Affaire Alexandre Junca : le procès en appel se déroulera du 14 au 16 décembre prochain

Par Daniel Corsand, France Bleu Béarn, France Bleu Gascogne, France Bleu Pays Basque et France Bleu jeudi 10 novembre 2016 à 17:54

Claude entouré de ses avocats lors du premier procès
Claude entouré de ses avocats lors du premier procès © Radio France - Daniel Corsand

Le procès en appel de l'affaire Alexandre Junca se déroulera les 14, 15 et 16 décembre prochain devant la cour d'assises des Landes à Mont-de-Marsan. Claude Ducos étant le seul à avoir fait appel, il sera seul dans le box.

Le procès en appel de l'affaire Alexandre Junca se tiendra les 14, 15 et 16 décembre prochain devant la cour d'assises de Mont de Marsan. Dans le box il n'y aura que Claude Ducos, le retraité de Cabidos. Il est le seul à avoir fait appel du verdict prononcé à Pau le 16 juin dernier : Mikäel Baehrel a été condamné à la réclusion à perpétuité, Christophe Camy écope de 15 ans de réclusion criminelle. et Fatima Ennajah est condamnée à trois ans de prison comme Claude Ducos.
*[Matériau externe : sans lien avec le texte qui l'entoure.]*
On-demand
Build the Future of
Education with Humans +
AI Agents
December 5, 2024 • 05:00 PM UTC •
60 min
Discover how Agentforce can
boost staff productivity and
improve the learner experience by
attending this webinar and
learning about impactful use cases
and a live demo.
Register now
Toujours la même logique pour Ducos

Claude Ducos est le seul à faire appel du premier procès. Il reste dans sa logique. Il conteste son implication. Il continue de dire qu'il n'est pour rien dans cette histoire. Malgré les charges. Et surtout, malgré le manque d'explications qu'il fournit quand on lui oppose les éléments à charge. Et notamment la téléphonie. Il ne se souvient pas de ces appels nombreux et insistants la nuit du meurtre passés par le meurtrier, Mickaël Baehrel, qui continue de le désigner comme celui qui s'est chargé de la tâche sordide de faire disparaître le cadavre d'Alexandre.

Le procès en appel ne portera donc que sur sa responsabilité dans la découpe de la dépouille de l'enfant. Pour ces faits, il a écopé du petit maximum que prévoit le code pénal : trois ans de prison, la peine maximale prévue par la loi dans son cas. Une peine qu'il a déjà presque fini de purger. Mais Claude Ducos, ne sort pas de cette ligne de défense qu'il tient depuis les premières minutes de sa garde à vue.